However, that can add up to a fair amount of money for all the US FFs. For example, I charge about $25,000 a year on my BofA card. Assuming the $0.01 is accurate, that is an additional $250.00 in revenue for US each year.

The programs gain exposure for the merchant, gains revenue for the airline, and increases brand loyalty.
 
This is interesting. Regarding the DL/NW/CO and U/US proposals, I believe that the media focuses on the code-share, but the decision makers (or at least the bureaucrats, if not the pols) at DOT and DOJ consider the effect of the frequent flier programs in their assessment of anti-competitive effects.

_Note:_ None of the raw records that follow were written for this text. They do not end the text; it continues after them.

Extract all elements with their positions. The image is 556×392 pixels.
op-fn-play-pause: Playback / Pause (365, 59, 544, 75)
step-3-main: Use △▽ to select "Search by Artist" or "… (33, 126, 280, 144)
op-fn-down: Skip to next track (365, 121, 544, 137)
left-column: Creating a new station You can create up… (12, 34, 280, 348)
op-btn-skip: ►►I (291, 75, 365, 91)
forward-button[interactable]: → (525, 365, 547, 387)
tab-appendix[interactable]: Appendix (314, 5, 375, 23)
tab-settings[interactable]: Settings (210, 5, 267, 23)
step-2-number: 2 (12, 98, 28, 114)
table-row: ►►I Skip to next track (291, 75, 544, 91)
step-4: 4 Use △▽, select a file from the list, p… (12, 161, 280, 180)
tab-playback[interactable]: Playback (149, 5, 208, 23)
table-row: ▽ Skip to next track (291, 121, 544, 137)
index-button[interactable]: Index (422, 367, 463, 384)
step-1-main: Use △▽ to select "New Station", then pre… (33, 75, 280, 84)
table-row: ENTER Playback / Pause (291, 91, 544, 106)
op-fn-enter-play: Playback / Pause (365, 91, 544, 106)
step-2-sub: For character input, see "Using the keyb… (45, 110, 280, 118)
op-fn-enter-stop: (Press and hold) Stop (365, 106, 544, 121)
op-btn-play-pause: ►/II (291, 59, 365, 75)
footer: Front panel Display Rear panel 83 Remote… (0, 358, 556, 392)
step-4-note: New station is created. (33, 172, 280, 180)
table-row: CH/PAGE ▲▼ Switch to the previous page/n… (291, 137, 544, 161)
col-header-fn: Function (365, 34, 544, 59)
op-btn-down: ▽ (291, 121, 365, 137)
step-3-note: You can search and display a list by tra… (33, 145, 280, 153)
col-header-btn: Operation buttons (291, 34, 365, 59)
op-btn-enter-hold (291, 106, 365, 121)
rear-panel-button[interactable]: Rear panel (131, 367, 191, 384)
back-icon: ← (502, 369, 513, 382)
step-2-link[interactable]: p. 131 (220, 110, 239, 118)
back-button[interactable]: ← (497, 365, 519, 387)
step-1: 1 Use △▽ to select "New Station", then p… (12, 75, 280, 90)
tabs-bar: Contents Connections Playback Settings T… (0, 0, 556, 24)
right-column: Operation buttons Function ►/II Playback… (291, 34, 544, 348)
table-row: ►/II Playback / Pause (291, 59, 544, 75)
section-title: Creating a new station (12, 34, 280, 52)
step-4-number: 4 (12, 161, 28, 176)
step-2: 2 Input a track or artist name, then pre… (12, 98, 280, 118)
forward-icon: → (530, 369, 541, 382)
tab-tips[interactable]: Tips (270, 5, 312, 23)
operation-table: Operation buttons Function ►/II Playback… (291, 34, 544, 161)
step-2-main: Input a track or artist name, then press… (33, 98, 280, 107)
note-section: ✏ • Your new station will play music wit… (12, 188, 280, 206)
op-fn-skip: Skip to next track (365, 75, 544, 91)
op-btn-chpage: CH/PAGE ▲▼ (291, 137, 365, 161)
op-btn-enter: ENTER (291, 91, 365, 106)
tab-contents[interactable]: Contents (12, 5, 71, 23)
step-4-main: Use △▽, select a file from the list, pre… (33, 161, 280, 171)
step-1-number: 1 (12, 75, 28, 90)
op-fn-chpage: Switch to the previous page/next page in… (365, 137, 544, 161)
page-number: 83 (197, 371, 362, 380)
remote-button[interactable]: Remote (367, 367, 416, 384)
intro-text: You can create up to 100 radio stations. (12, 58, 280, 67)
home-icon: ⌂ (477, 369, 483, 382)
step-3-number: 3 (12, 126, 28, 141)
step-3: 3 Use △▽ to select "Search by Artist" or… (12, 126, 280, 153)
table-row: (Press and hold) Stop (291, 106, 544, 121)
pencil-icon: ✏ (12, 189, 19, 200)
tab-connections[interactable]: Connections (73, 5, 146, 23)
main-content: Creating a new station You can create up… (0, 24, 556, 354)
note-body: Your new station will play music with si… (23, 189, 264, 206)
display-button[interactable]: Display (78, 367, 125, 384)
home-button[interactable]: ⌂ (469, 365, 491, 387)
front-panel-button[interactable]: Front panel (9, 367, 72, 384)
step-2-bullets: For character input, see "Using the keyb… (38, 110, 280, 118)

I agree that the FF program's 'quasi-merging' is a more important aspect of the so-called 'code-sharing.'

If DL/NW/CO decide to go through with their deal, could U/US consider total merger of the ff programs? Or better yet a "StarMiles" program. I imagine that it would work like this:

U and US offer one variety of bonus miles. Since I think Dividend Miles is a better brand and product, let's call them "new DM".. (by the way they'll be tax-free under Bush's tax boondoggle [;)!)

When any carrier wants to award a customer a new DM, they send 2 pennies to the DM center.

When a customer wants to redeem their new DMs, the DM center sends the company carrying the pax 3 pennys per new DM redeemed.

Each company determines how many new DMs to award and what product to award per new DM redeemed.

Expand to all of the Star Alliance and there will be no DL/NW/CO advantage... until they do it too.

Is this even possible or feasible? Surely, very frequent fliers have thought of this, right?